Prompt:
Everything from the line containing "compromiso con sus tareas diarias." through the final line of the listing below should be given again, word for word, and nothing else.

Data listing:
○ ○ ○ ○

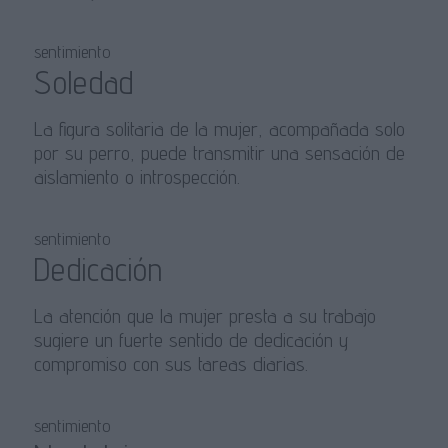
sentimiento
Soledad
La figura solitaria de la mujer, acompañada solo
por su perro, puede transmitir una sensación de
aislamiento o introspección.
sentimiento
Dedicación
La atención que la mujer presta a su trabajo
sugiere un fuerte sentido de dedicación y
compromiso con sus tareas diarias.
sentimiento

○ ○ ○ ○

Result for this exercise:
compromiso con sus tareas diarias.
sentimiento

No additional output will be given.